Staging an intervention via the New York Times


This article is the talk of the town in The City That We Forgot. Basically, what has happened is New Orleans' city recovery czar -- wittingly or unwittingly, I can't say -- has staged an intervention for an entire city, if not an entire state.

It's said that the first step toward recovery -- whether you're a drunk or a doper, or whatever your poison be -- is to name the problem, take ownership of the dysfunction. And when you've hit bottom and still can't bring yourself to say "I am a (fill in the blank), and I need help," sometimes it takes somebody -- or somebodies -- to get in your damn face and make you face up to what's killing you.
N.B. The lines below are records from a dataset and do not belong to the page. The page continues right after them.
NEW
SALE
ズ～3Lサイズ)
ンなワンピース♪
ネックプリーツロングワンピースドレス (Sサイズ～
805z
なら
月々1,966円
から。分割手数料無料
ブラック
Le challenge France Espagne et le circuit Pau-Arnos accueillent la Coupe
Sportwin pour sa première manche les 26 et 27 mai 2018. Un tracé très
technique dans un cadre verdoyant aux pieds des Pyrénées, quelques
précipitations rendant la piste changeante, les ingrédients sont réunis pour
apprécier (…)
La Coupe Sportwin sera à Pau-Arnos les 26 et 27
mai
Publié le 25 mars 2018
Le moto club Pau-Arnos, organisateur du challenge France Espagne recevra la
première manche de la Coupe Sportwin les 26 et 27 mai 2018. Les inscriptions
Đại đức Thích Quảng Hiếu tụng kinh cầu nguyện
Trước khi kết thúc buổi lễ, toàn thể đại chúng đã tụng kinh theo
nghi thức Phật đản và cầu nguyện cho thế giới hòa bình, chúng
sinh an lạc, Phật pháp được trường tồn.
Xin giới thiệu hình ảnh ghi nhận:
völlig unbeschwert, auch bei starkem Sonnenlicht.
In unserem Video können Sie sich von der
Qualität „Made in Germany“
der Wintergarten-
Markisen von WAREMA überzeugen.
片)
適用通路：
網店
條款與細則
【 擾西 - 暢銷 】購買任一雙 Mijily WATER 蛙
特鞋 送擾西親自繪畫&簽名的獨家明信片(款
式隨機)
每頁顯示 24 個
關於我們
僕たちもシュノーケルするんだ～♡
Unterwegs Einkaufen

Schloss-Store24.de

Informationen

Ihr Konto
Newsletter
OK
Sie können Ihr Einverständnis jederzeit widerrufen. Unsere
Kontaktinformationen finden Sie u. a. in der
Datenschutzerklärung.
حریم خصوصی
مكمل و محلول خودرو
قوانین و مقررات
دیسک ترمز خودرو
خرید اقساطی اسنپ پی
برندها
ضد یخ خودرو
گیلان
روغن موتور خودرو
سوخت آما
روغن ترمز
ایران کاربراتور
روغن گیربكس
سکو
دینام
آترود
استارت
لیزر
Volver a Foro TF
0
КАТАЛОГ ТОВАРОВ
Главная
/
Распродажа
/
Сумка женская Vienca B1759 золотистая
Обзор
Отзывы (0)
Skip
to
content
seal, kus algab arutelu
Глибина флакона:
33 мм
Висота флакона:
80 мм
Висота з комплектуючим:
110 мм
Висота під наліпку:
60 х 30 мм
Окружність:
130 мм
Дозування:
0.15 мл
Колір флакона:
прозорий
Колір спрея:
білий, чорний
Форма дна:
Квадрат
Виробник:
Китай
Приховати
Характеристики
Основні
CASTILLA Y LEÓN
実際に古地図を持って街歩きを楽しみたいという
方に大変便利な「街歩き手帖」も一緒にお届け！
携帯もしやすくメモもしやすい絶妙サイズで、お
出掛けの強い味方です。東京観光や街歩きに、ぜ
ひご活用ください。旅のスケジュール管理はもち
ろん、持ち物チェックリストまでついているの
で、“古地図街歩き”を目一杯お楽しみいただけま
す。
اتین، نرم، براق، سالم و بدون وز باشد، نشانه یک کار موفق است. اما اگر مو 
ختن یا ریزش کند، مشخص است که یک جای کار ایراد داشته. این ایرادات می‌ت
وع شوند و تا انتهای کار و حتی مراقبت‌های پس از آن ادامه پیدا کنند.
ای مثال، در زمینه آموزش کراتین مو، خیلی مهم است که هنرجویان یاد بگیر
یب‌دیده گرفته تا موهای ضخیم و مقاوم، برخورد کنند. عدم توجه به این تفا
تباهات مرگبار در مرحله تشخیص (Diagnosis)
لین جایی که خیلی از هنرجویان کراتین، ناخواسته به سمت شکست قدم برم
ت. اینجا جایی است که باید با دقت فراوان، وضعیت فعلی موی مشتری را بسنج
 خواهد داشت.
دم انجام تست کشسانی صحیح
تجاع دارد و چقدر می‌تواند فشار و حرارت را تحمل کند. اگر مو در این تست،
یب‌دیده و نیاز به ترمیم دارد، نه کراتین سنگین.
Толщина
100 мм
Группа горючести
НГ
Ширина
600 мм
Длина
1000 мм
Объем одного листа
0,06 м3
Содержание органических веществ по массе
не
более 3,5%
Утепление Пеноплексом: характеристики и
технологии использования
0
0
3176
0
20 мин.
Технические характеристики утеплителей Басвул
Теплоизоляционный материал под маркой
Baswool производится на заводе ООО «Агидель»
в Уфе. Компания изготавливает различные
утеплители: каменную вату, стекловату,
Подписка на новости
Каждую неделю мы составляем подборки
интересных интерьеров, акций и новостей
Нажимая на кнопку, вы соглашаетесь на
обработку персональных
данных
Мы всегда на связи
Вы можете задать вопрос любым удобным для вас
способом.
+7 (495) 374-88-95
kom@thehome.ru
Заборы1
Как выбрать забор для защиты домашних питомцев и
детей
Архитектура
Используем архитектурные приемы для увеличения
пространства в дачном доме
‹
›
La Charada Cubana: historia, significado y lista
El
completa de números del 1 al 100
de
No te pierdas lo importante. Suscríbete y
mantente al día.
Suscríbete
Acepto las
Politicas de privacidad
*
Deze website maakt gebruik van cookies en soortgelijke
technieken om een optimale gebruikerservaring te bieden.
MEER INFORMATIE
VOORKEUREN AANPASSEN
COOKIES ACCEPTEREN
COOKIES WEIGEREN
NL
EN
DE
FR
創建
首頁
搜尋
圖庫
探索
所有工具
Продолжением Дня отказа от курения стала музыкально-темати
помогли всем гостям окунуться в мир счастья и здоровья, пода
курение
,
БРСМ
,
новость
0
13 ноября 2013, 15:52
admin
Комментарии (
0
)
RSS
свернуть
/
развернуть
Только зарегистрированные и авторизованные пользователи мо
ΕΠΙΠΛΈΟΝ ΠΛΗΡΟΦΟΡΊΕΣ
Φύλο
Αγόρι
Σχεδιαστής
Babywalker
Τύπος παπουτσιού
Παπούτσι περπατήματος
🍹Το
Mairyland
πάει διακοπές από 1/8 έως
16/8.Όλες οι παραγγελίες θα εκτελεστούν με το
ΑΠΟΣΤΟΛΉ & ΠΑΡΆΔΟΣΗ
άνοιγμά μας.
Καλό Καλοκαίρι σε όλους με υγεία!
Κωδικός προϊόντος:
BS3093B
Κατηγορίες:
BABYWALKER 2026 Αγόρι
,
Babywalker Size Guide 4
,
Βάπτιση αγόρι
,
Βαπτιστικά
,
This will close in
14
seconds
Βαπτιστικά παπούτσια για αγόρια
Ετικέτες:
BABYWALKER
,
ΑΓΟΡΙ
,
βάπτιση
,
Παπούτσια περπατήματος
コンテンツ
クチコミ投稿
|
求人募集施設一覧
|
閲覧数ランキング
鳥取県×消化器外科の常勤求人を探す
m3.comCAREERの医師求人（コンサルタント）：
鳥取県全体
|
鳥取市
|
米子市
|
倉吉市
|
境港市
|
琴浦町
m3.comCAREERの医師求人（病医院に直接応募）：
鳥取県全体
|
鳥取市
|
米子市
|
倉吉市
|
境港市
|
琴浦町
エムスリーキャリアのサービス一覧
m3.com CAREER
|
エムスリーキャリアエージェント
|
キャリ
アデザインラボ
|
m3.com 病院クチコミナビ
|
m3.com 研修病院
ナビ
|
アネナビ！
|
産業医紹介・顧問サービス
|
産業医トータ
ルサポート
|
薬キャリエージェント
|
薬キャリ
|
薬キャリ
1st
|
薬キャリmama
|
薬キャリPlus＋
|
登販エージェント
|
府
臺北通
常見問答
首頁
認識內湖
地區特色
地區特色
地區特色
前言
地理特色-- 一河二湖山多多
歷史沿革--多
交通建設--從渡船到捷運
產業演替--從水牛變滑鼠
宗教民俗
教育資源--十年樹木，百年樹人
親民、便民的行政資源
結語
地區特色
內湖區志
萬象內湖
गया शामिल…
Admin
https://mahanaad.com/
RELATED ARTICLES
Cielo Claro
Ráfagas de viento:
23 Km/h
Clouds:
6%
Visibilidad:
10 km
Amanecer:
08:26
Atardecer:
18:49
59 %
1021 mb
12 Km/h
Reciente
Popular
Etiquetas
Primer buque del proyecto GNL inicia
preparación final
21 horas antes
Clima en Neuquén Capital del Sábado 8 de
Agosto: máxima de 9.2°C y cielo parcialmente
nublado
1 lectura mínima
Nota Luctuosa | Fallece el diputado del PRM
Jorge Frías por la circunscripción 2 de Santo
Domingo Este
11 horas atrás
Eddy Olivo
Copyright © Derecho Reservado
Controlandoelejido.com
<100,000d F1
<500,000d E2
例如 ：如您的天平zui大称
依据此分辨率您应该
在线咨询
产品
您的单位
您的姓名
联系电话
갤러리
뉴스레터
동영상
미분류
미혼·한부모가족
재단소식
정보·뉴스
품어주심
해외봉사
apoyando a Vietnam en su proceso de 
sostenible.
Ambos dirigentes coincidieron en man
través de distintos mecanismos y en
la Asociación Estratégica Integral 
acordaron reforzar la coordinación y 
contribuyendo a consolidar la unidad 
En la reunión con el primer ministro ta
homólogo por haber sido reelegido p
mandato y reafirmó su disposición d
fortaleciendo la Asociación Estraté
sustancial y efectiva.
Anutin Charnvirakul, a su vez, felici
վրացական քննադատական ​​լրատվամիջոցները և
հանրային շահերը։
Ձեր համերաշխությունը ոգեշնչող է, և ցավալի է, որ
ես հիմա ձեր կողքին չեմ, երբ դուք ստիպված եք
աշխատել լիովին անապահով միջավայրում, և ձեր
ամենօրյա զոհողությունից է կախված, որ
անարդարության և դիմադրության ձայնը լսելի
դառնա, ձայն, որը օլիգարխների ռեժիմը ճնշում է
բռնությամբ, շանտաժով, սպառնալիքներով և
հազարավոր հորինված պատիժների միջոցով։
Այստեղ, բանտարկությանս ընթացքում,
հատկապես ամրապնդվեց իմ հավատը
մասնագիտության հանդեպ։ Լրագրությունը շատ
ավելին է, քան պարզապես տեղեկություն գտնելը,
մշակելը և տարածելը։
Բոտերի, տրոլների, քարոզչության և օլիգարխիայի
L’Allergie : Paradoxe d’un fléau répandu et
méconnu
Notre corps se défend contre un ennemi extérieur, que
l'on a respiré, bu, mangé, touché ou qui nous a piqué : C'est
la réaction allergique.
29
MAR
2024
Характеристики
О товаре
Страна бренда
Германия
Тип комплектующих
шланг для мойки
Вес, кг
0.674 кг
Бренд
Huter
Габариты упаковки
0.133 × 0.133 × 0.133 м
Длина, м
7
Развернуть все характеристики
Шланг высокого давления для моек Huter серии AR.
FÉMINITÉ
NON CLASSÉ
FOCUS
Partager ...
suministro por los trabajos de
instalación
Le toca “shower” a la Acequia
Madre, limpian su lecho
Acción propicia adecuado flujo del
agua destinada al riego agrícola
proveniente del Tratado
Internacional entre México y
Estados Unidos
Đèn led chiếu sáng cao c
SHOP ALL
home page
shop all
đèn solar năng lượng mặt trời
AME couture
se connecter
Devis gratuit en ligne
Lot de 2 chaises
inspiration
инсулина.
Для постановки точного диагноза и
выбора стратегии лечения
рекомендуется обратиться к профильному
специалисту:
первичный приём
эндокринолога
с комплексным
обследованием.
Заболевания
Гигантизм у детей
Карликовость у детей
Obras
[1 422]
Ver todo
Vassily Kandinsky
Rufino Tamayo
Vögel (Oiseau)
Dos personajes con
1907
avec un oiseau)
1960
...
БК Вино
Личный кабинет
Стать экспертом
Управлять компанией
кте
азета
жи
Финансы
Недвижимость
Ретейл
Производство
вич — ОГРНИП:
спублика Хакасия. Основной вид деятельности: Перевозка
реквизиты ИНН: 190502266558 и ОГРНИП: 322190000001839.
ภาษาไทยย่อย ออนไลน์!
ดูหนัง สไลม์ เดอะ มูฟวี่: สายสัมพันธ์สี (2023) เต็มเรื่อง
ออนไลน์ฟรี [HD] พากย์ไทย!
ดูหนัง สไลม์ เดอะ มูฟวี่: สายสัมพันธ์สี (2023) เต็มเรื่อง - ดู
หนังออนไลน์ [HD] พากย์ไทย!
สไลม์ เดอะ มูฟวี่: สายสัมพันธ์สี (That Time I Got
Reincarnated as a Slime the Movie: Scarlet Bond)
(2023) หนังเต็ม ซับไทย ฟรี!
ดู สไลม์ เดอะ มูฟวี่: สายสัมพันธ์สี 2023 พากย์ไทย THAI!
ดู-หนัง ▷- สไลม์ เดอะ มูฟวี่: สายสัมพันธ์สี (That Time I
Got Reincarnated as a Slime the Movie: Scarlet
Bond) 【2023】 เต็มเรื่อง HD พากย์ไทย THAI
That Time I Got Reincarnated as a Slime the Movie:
It looks like -- maybe, just maybe -- that's what Dr. Edward J. Blakely, world-renowned disaster-recovery expert, has just done for the Crescent City. Here are the money grafs from the end of Tuesday's Times piece by Adam Nossiter:

The picture in its entirety is too daunting to be tackled completely. Most acutely, Dr. Blakely has found a polarized racial environment in New Orleans, very different from Oakland, that he says he must work around rather than try to change. Here, race is “the first thing in people’s minds,” said Dr. Blakely, who is black. “It’s a culture of domination rather than participation. So whatever group gets something, they try to dominate the whole turf.”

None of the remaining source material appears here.